The Global Warming Elephant will be governed by these type of Laws, And it won't just alarm the markets and make them nervous and cause them to be skittish. It will annihilate the markets.
And so there will be some great challenges for President Obama, should he be elected, and there seems little doubt that he will be elected. Even though I shouldn't make predictions about the outcome of the election, because I could be forced to eat large slabs of humble pie if I'm wrong, I'm still going to go out on a limb here and predict that unless the Republicans can show that George Bush was really an evil extra-terrestrial alien doppelganger in a human skin and further present us with documentary evidence that he is not, has never been and will never be associated with the Republican party in any manner, then Senator Obama can start measuring the drapes and fittings in the Whitehouse now.
And speaking of confidence, I'm going to go out on another limb and predict further that it is more than likely that there will be a surge in market confidence once George Bush's unwelcome visage is no longer visible on screens in or anywhere in the vicinity of the Wall street stock exchange. If the Bush Turkey has a place in history, it will be as the rat-cunning sleazebag who, with the help of his scumbag cronies emptied out the Fed, bankrupted the entire nation and demonstrated to the incredulous world how the USA could still lose the very same cold war that the USSR lost so spectacularly and untidily last century. And even though it has turned out to be rather sad for us all, I have to say that it couldn't have happened to a nicer political party!
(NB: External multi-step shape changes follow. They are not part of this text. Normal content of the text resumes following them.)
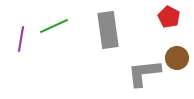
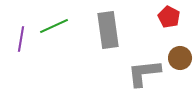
brown circle: moved 3 px right
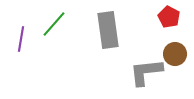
green line: moved 2 px up; rotated 24 degrees counterclockwise
brown circle: moved 5 px left, 4 px up
gray L-shape: moved 2 px right, 1 px up
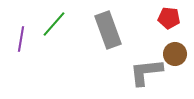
red pentagon: moved 1 px down; rotated 20 degrees counterclockwise
gray rectangle: rotated 12 degrees counterclockwise
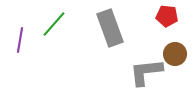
red pentagon: moved 2 px left, 2 px up
gray rectangle: moved 2 px right, 2 px up
purple line: moved 1 px left, 1 px down
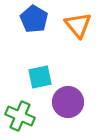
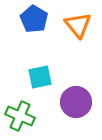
purple circle: moved 8 px right
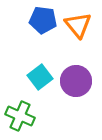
blue pentagon: moved 9 px right, 1 px down; rotated 24 degrees counterclockwise
cyan square: rotated 25 degrees counterclockwise
purple circle: moved 21 px up
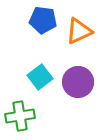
orange triangle: moved 1 px right, 6 px down; rotated 44 degrees clockwise
purple circle: moved 2 px right, 1 px down
green cross: rotated 32 degrees counterclockwise
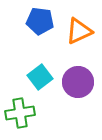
blue pentagon: moved 3 px left, 1 px down
green cross: moved 3 px up
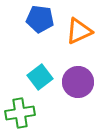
blue pentagon: moved 2 px up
Nevertheless, even though the US infrastructure is rotting and decrepit and the US political system is corrupted and ruined, the USA remains the mightiest nation-state on earth, as measured by the yardstick of economics or military power. And even though President Obama might enjoy an electoral "honeymoon". It will be one of the briefest ever. Because he will have to roll up his sleeves and get to work quickly, if he is to have a chance of putting the neo-conservative decade behind him and creating some form of green-glasnost and possibly even resurrect America, phoenix-like, from the ashes left by the neo-con disaster. as they did last century after the devastation of the Great Depression. And it is interesting to note that even though Keynes has been given credit for crafting the economic philosophy that helped America recover from that event, it was really the grand project of defeating global fascism which got America back on its feet.
In this century there is an even greater challenge, that of global warming. We can only hope that if the new president does rise to the challenge, and show some leadership as Mikhail Gorbachev tried to do last century, that he will have more success, and more co-operation from the military than Gorbachev did. Because the awful realisation is rapidly dawning on us all that if the badly listing American ship of state goes all the way down to Davey Jones' locker, she just might take many of us along with her.